◆ **Record set**
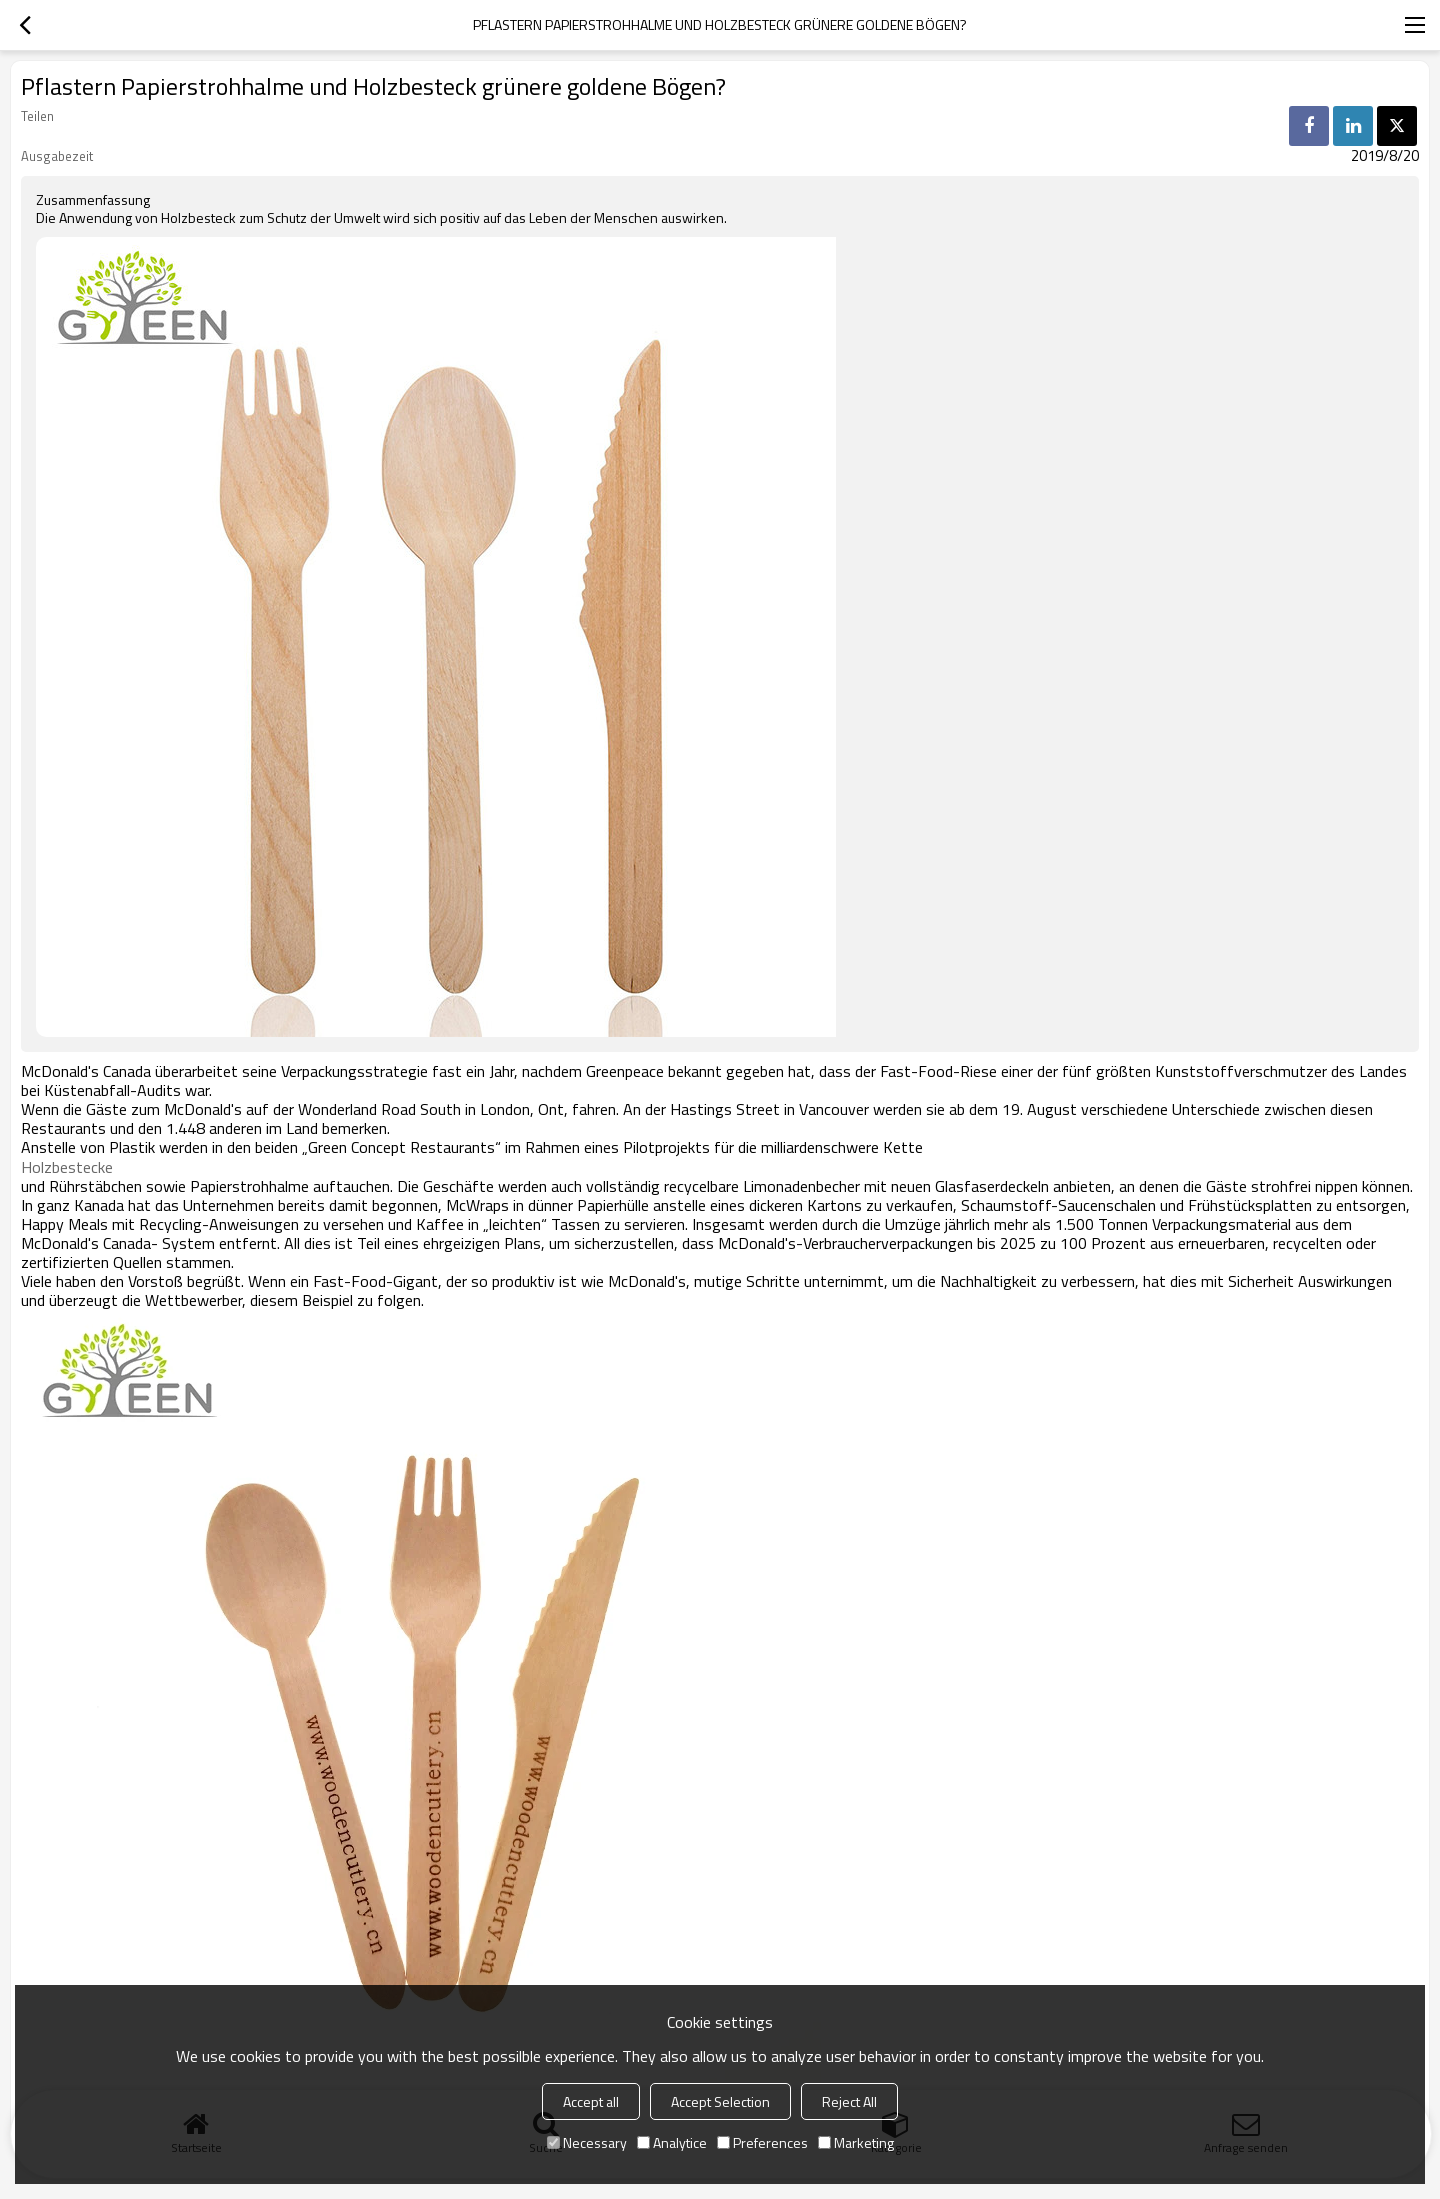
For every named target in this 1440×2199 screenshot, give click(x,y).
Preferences (762, 2142)
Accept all (591, 2101)
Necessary (587, 2142)
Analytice (672, 2142)
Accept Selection (720, 2101)
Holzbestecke (67, 1167)
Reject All (849, 2101)
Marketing (856, 2142)
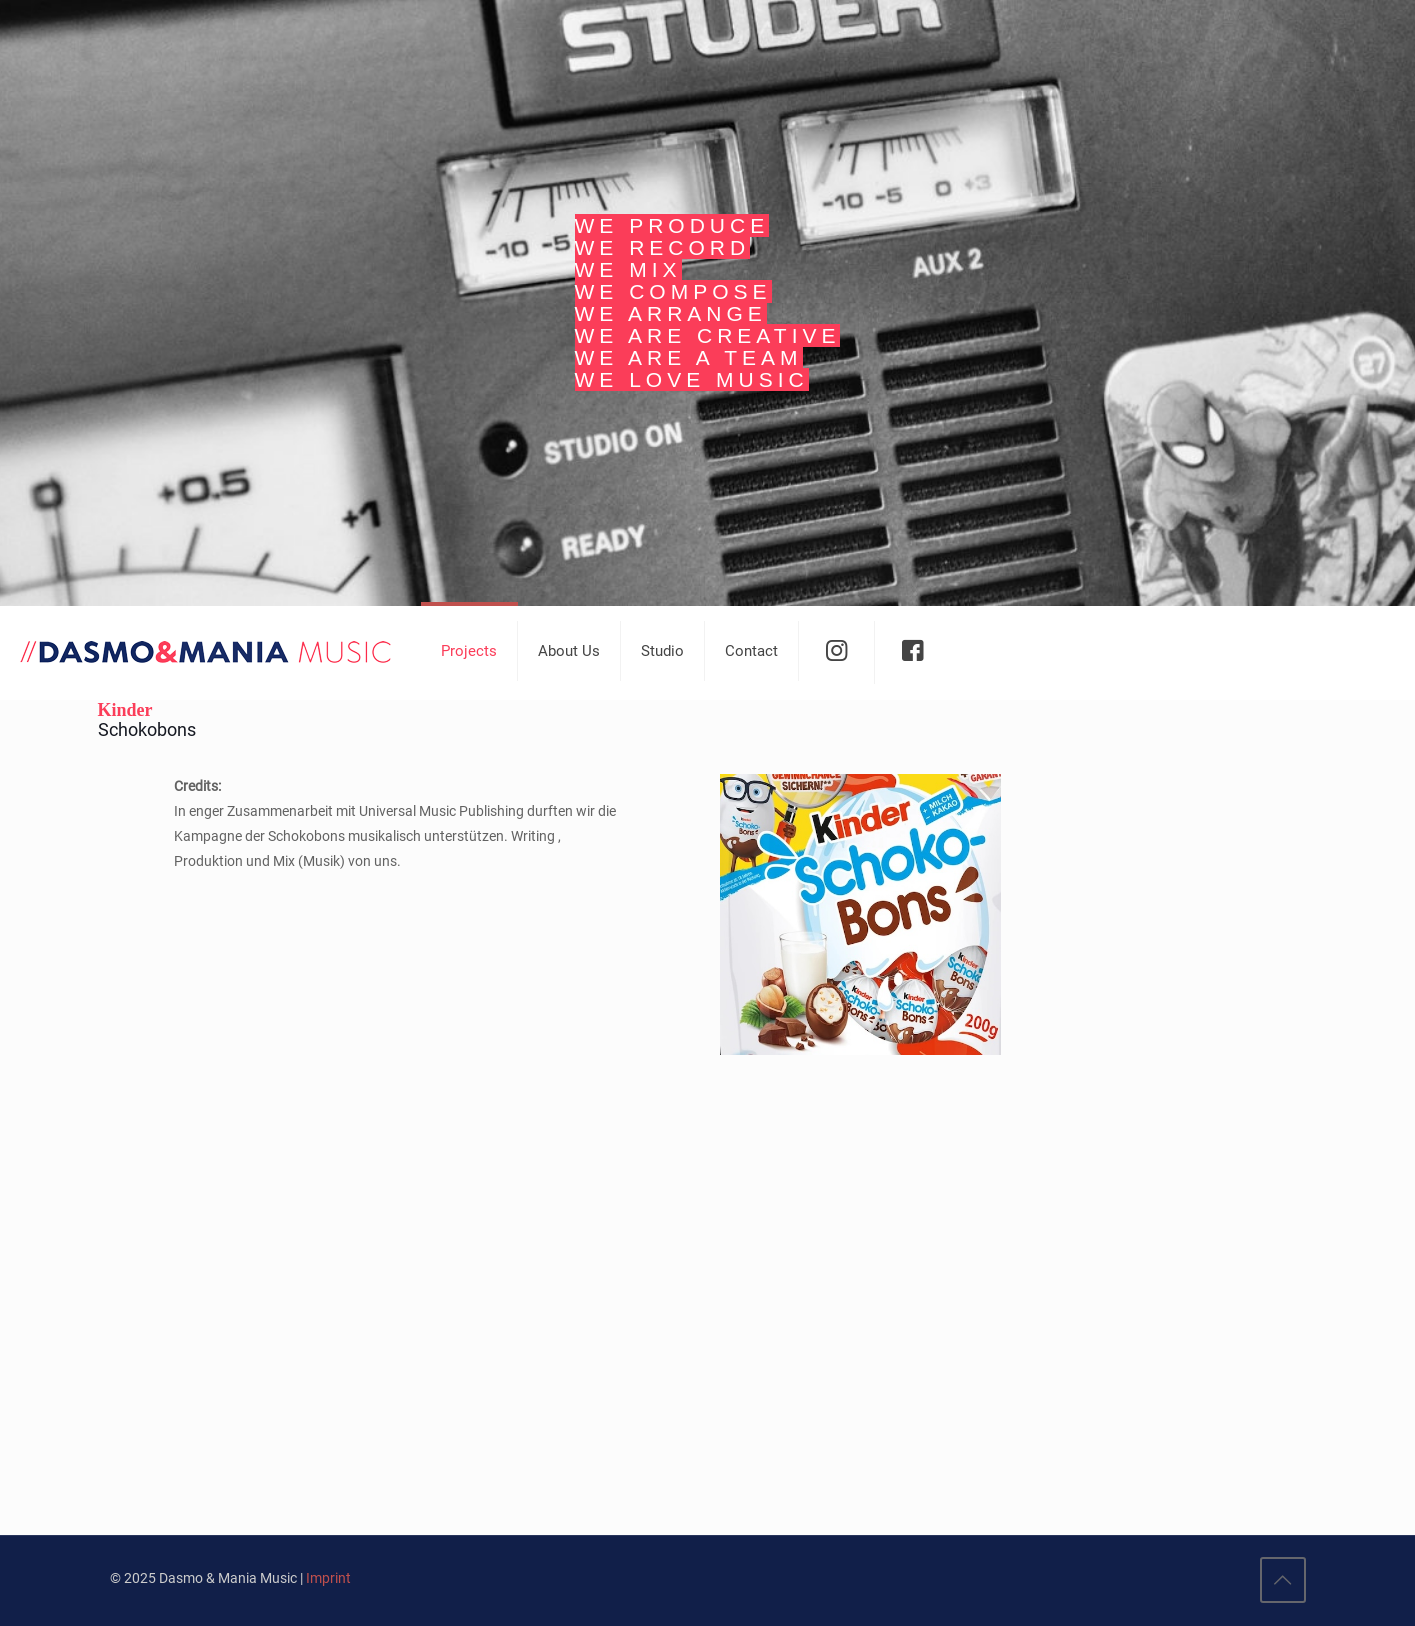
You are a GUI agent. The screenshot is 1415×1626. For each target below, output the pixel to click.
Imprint (328, 1578)
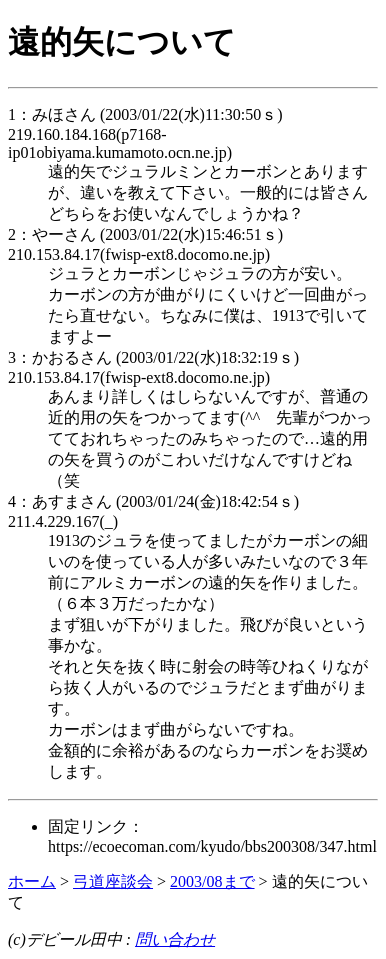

◆ **Activity**
Copy the line showing "Accept Selection (720, 2101)" exactly, along with each line after it through the end of the material above. Pictures stay out.

◆ **Result of the exercise**
Accept Selection (720, 2101)
Holzbestecke (67, 1167)
Reject All (849, 2101)
Marketing (856, 2142)
You are a GUI agent. The screenshot is 1415×1626. For each target below, output the pixel to click.
Imprint (328, 1578)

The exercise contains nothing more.